Tuesday, April 01, 2014

Siddartha, Sebuah Novel : Berpuasa, Menunggu dan Berpikir

Judul buku : Siddartha
Penulis : Hermann Hesse
Penerbit : Jejak, Yogyakarta
Cetakan 4 : Oktober 2007
Alih Bahasa : Sovia VP.
Isi : 224 halaman.
ISBN : 978-979-16341-11-3

Novel Siddartha ditulis tahun 1922 oleh Herman Hesse, peraih nobel sastra tahun 1946. Hesse lahir di Jerman pada tahun1877, meninggal pada tahun 1962. Bukunya antara lain Peter Camenzind (1904), Beneath the Wheel (1910), Getrud (1910) dan Rhoshadle (1914). Dalam perang dunia I dia menyuarakan perdamaian dan anti perang, dan sesudahnya beberapa karyanya lahir seperti Demian, Siddartha, Steppenwolf, Nascissus and Goldmund, Jurney to the East dan The Glass Bead Game.

Novel ini menceritakan perjalanan Siddarta putra seorang brahmin yang menyadari dan mengakui bahwa keahliannya adalah berpuasa, menunggu dan berpikir. Maka dia menjadi seorang gigih yang terus menerus mencari jawaban-jawaban atas 'Om', kesempurnaan yang harus ditujunya. Dia mengawali perjalanan dengan 'sabar menunggu' restu ayahnya untuk menjadi seorang samana, berjalan tanpa menjadi pemilik.

Perjalanan tiga tahun sebagai samana melatih banyak hal tentang hidup. Govinda, sahabat yang menyertainya mengatakan kalau Siddartha mau tinggal lebih lama bersama para samana, dia yakin sahabatnya itu akan segera bisa berjalan di atas air. Tapi Siddartha yang sedang memikirkan pencarian yang sejati mengatakan,"Aku tidak punya keinginan berjalan di atas air. Biar saja si samana tua menyenangkan diri dengan keahlian semacam itu."
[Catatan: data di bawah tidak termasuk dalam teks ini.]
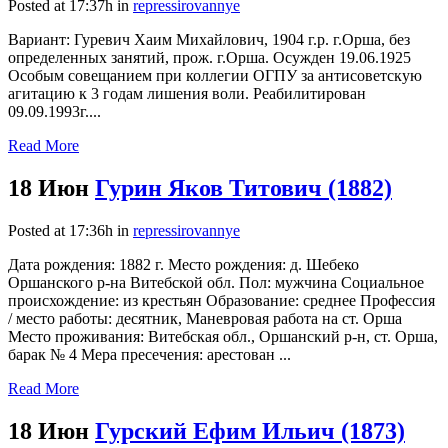
Posted at 17:37h
in
repressirovannye
Вариант: Гуревич Хаим Михайлович, 1904 г.р. г.Орша, без
определенных занятий, прож. г.Орша. Осужден 19.06.1925
Особым совещанием при коллегии ОГПУ за антисоветскую
агитацию к 3 годам лишения воли. Реабилитирован
09.09.1993г....
Read More
18 Июн
Гурин Яков Титович (1882)
Posted at 17:36h
in
repressirovannye
Дата рождения: 1882 г. Место рождения: д. Шебеко
Оршанского р-на Витебской обл. Пол: мужчина Социальное
происхождение: из крестьян Образование: среднее Профессия
/ место работы: десятник, Маневровая работа на ст. Орша
Место проживания: Витебская обл., Оршанский р-н, ст. Орша,
барак № 4 Мера пресечения: арестован ...
Read More
18 Июн
Гурский Ефим Ильич (1873)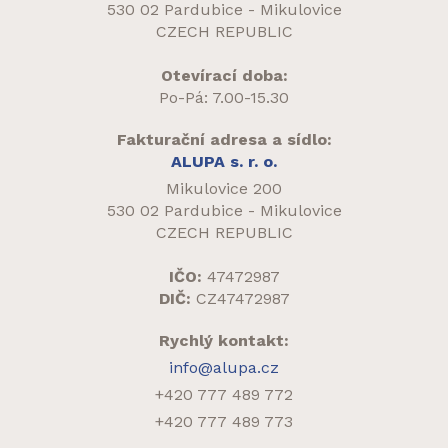
530 02 Pardubice - Mikulovice
CZECH REPUBLIC
Otevírací doba:
Po-Pá: 7.00-15.30
Fakturační adresa a sídlo:
ALUPA s. r. o.
Mikulovice 200
530 02 Pardubice - Mikulovice
CZECH REPUBLIC
IČO:
47472987
DIČ:
CZ47472987
Rychlý kontakt:
info@alupa.cz
+420 777 489 772
+420 777 489 773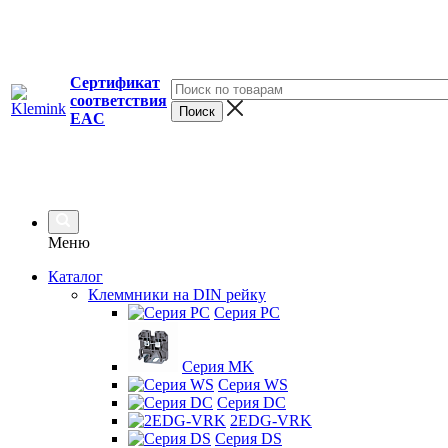
Сертификат
соответствия
EAC
Меню
Каталог
Клеммники на DIN рейку
Серия PC
Серия MK
Серия WS
Серия DC
2EDG-VRK
Серия DS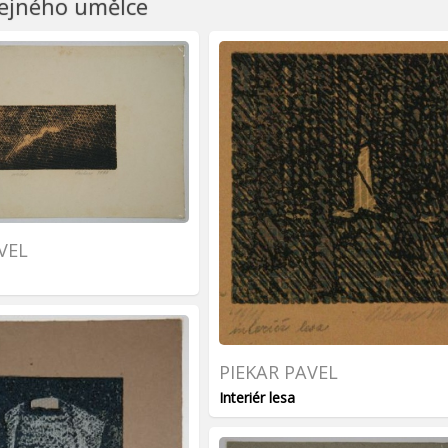
tejného umělce
VEL
PIEKAR PAVEL
Interiér lesa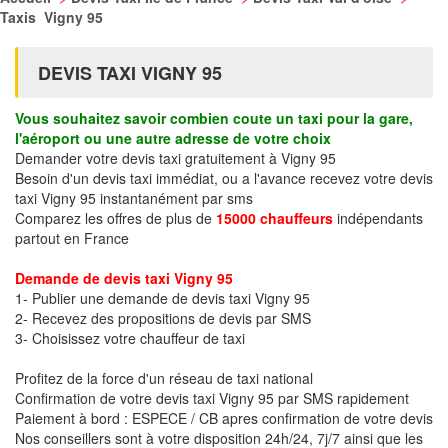
Taxis Vigny 95
DEVIS TAXI VIGNY 95
Vous souhaitez savoir combien coute un taxi pour la gare,
l'aéroport ou une autre adresse de votre choix
Demander votre devis taxi gratuitement à Vigny 95
Besoin d'un devis taxi immédiat, ou a l'avance recevez votre devis
taxi Vigny 95 instantanément par sms
Comparez les offres de plus de
15000 chauffeurs
indépendants
partout en France
Demande de devis taxi Vigny 95
1- Publier une demande de devis taxi Vigny 95
2- Recevez des propositions de devis par SMS
3- Choisissez votre chauffeur de taxi
Profitez de la force d'un réseau de taxi national
Confirmation de votre devis taxi Vigny 95 par SMS rapidement
Paiement à bord : ESPECE / CB apres confirmation de votre devis
Nos conseillers sont à votre disposition 24h/24, 7j/7 ainsi que les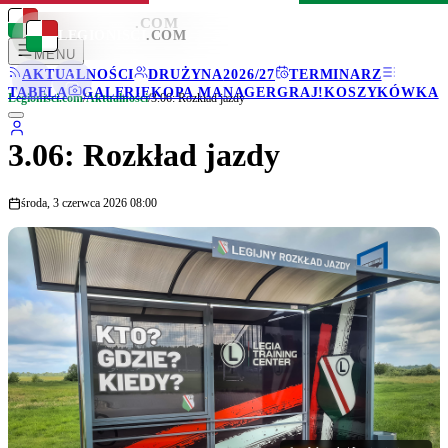
LEGIONISCI
.COM
LEGIONISCI
.COM
MENU
AKTUALNOŚCI
DRUŻYNA
2026/27
TERMINARZ
TABELA
GALERIE
KOPA MANAGER
GRAJ!
KOSZYKÓWKA
Legionisci.com
/
Aktualności
/
3.06: Rozkład jazdy
3.06: Rozkład jazdy
środa, 3 czerwca 2026 08:00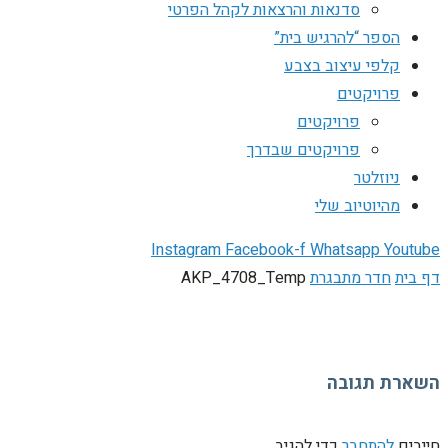
סדנאות והרצאות לקהל הפרטי
הספר “להרגיש בית”
קלפי עיצוב בצבע
פרויקטים
פרויקטים
פרויקטים שבדרך
ניוזלטר
מהיוטיוב שלי
Instagram
Facebook-f
Whatsapp
Youtube
דף בית
חדר מתבגרת
AKP_4708_Temp
השארת תגובה
חייבים
להתחבר
כדי להגיב.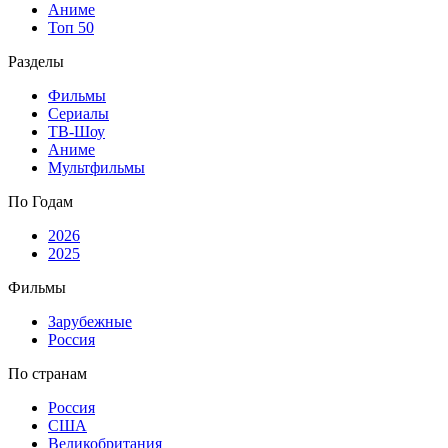
Аниме
Топ 50
Разделы
Фильмы
Сериалы
ТВ-Шоу
Аниме
Мультфильмы
По Годам
2026
2025
Фильмы
Зарубежные
Россия
По странам
Россия
США
Великобритания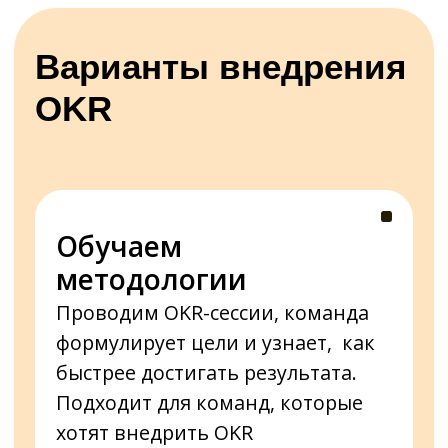
достижения с помощью
технологичных инструментов.
Подходит для крупных
предприятий и организаций.
ЗАКАЗАТЬ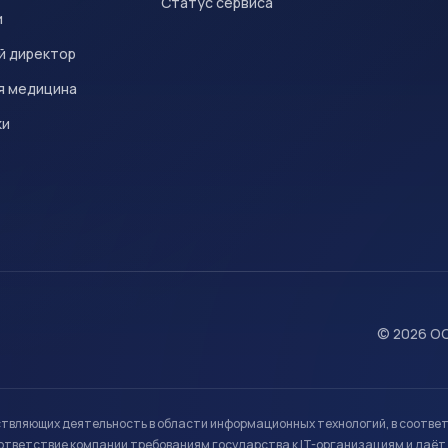
Статус сервиса
и
й директор
я медицина
ки
© 2026 ОО
ствляющих деятельность в области информационных технологий, в соотве
ветствие компании требованиям государства к IT-организациям и даёт 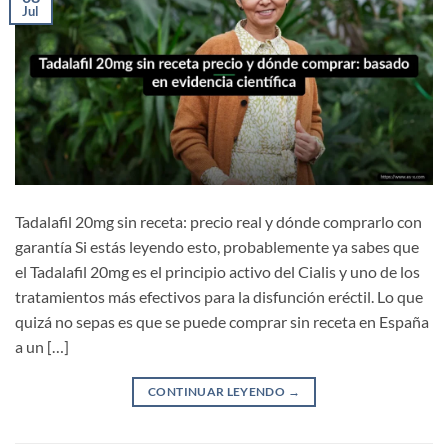
Jul
Tadalafil 20mg sin receta: precio real y dónde comprarlo con
garantía Si estás leyendo esto, probablemente ya sabes que
el Tadalafil 20mg es el principio activo del Cialis y uno de los
tratamientos más efectivos para la disfunción eréctil. Lo que
quizá no sepas es que se puede comprar sin receta en España
a un […]
CONTINUAR LEYENDO
→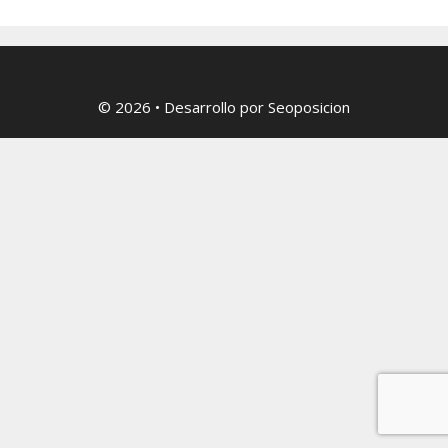
© 2026
• Desarrollo por
Seoposicion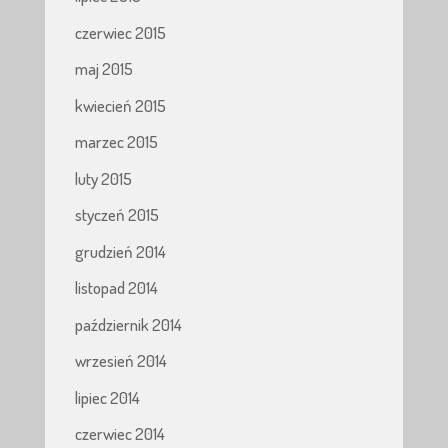
czerwiec 2015
maj 2015
kwiecień 2015
marzec 2015
luty 2015
styczeń 2015
grudzień 2014
listopad 2014
październik 2014
wrzesień 2014
lipiec 2014
czerwiec 2014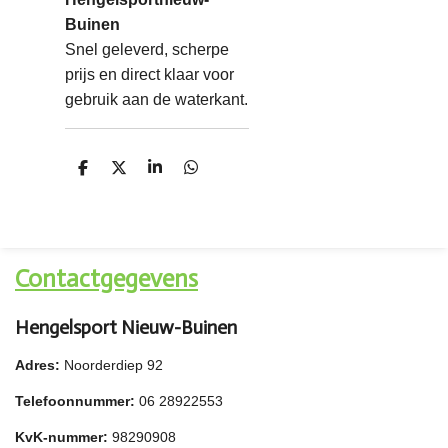
Buinen
Snel geleverd, scherpe
prijs en direct klaar voor
gebruik aan de waterkant.
D
D
S
D
e
e
h
e
l
e
a
l
e
l
r
e
n
e
n
Contactgegevens
Hengelsport Nieuw-Buinen
Adres:
Noorderdiep 92
Telefoonnummer:
06 28922553
KvK-nummer:
98290908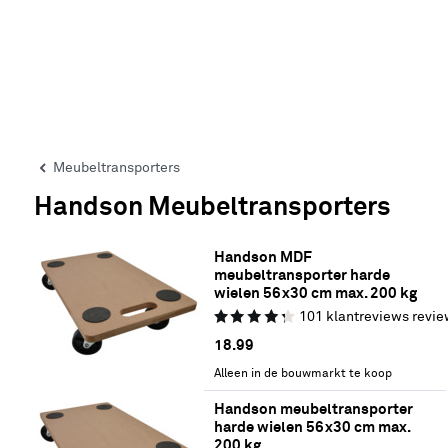
Meubeltransporters
Handson Meubeltransporters
Handson MDF 
meubeltransporter harde 
wielen 56x30 cm max. 200 kg
101
klantreviews
revie
18.
99
Alleen in de bouwmarkt te koop
Handson meubeltransporter 
harde wielen 56x30 cm max. 
200 kg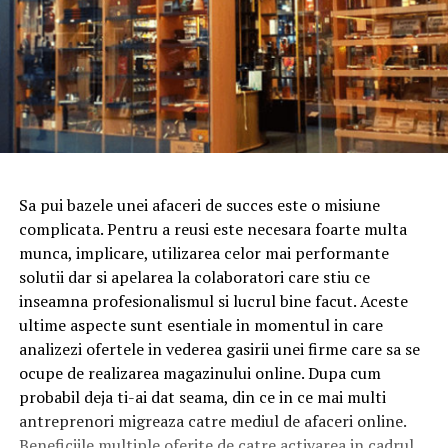
Sa pui bazele unei afaceri de succes este o misiune
complicata. Pentru a reusi este necesara foarte multa
munca, implicare, utilizarea celor mai performante
solutii dar si apelarea la colaboratori care stiu ce
inseamna profesionalismul si lucrul bine facut. Aceste
ultime aspecte sunt esentiale in momentul in care
analizezi ofertele in vederea gasirii unei firme care sa se
ocupe de realizarea magazinului online. Dupa cum
probabil deja ti-ai dat seama, din ce in ce mai multi
antreprenori migreaza catre mediul de afaceri online.
Beneficiile multiple oferite de catre activarea in cadrul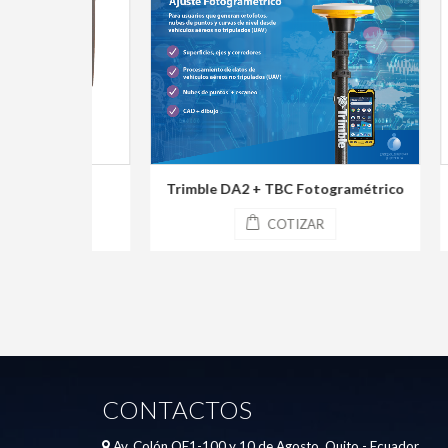
Trimble DA2 + TBC Fotogramétrico
COTIZAR
CONTACTOS
Av. Colón OE1-100 y 10 de Agosto, Quito - Ecuador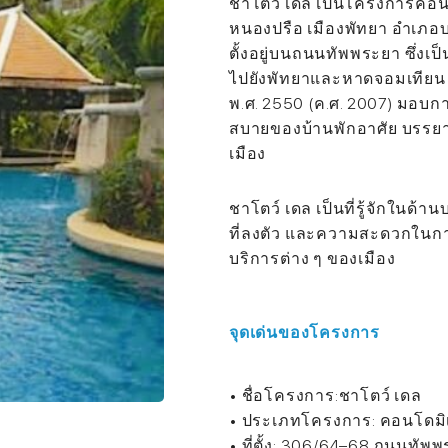
ชาโตว์ เดล เป็นโครงการคอนโดม
หนองปรือ เมืองพัทยา อำเภอบ
ตั้งอยู่บนถนนทัพพระยา ซึ่งเ
ไปยังพัทยาและหาดจอมเทียน ค
พ.ศ. 2550 (ค.ศ. 2007) มอบ
สบายของบ้านพักอาศัย บรรย
เมือง
ชาโตว์ เดล เป็นที่รู้จักในด้า
ที่ลงตัว และความสะดวกในกา
บริการต่าง ๆ ของเมือง
จุดเด่นของโครงการ
• ชื่อโครงการ:ชาโตว์ เดล
• ประเภทโครงการ: คอนโดมิเน
• ที่ตั้ง: 306/64–68 ถนนทั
Mereka meninggalkan kelompok samana dan memulai pencarian menuju Gotama, si Budda suci yang menjadi perbincangan banyak orang. Cara hidup Guru ini menarik hati Siddartha, tapi dia tak mau mengikuti doktrin. Dia mau menjadi seperti sang Gotama, mendapatkannya lewat pencarian, tidak lewat dogma, doktrin, ajaran. Maka dia meninggalkan Govinda yang sudah memilih untuk menjadi pengikut Budha, sedangkan Siddartha sendiri melanjutkan perjalanan.

Dia meninggalkan dirinya yang samana dan mulai mengenali pelajaran lain yang lebih duniawi. Belajar bahwa cinta itu seni dari seorang pelacur, Kamala, kekasihnya. Juga belajar memainkan uang dari seorang pedagang, Kamaswami. Hingga dia merasa mati, hancur, harus pergi, meninggalkan semuanya termasuk meninggalkan benih di rahim Kamala.

Kali ini dia bertemu lagi dengan Govinda, yang tak mengenalinya tapi sangat dikenalnya. Untuk kemudian dia menjadi 'murid' Vasudewa, si juru sampan, belajar mendengarkan sungai, belajar mengenali emosinya, juga lewat anaknya yang kemudian ditemuinya.  Dia sampai pada kehampaan, juga kepenuhan. Seorang yang penuh cinta, yang dalam dan beragam.